There was one thing that she dreaded, her husband! He was a grumpy man, almost like a dissatisfied step-mother. On days when the rice she boiled got sticky, he would thrash her accusing her of being careless. Other days when the rice had less water than usual, he would thrash her again saying “Were you planning to leave me that you had to cook in such a hurry?”
Years passed, the beatings never stopped. So, every time the young mother went to the fields, she would get anxious about going home to the surly husband. She would often look up to the sky and cry out to the gods, “Why was I born a human, and not an animal? Surely a deer would have a better life than me!”
Maybe it was the gods punishing him for his ill-treatment, the husband never got a kill from his hunting.
When their son turned five, she decided she would no longer take the beatings. So, in desperation and anguish, she made a bidding to the gods “Oh gods of the fields and the sky, I can no longer take this form. Turn me into a deer”.

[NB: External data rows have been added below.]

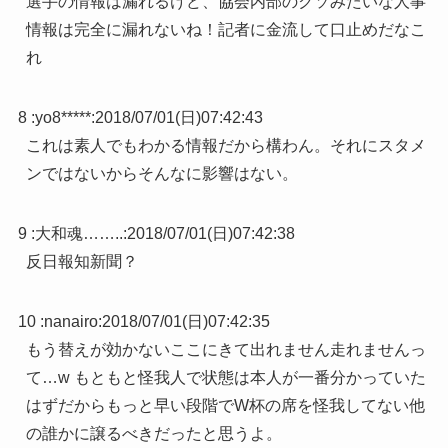
選手の情報は漏れるけど、協会内部のクソみたいな人事
情報は完全に漏れないね！記者に金流して口止めだなこ
れ
8 :
yo8*****
:
2018/07/01(日)07:42:43
これは素人でもわかる情報だから構わん。それにスタメ
ンではないからそんなに影響はない。
9 :
大和魂……..
:
2018/07/01(日)07:42:38
反日報知新聞？
10 :
nanairo
:
2018/07/01(日)07:42:35
もう替えが効かないここにきて出れません走れませんっ
て…w もともと怪我人で状態は本人が一番分かっていた
はずだからもっと早い段階でW杯の席を怪我してない他
の誰かに譲るべきだったと思うよ。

It was a call none had named till then.
It was believed that the gods of those time were benevolent to a sincere heart. And this was possibly why the rare plight of the young mother was answered.
For a period of time, she came home in the evening and prepared food for her son before she went back to graze. Oh! How dearly she loved her son.
However, when the deer’s antler began to show on her head, she knew she wouldn’t be able to come home in a human form. This was when she told her son of what she had become.
Although the father was unpleasant in nature, the son was quite the opposite. After he learned the truth about his mother, he would quietly go to the field with his food, bringing a share for her too. The mother had turned into a beautiful deer with reddish fur.
By this time, the father had already suspected the possibility of the wife taking the form of an animal because he noticed a deer that always grazed on their fields. Even the thought of being liberated from him enraged the father and he wanted to teach his wife a lesson. Soon enough, he took his 6-year-old son to stand guard while he hunted.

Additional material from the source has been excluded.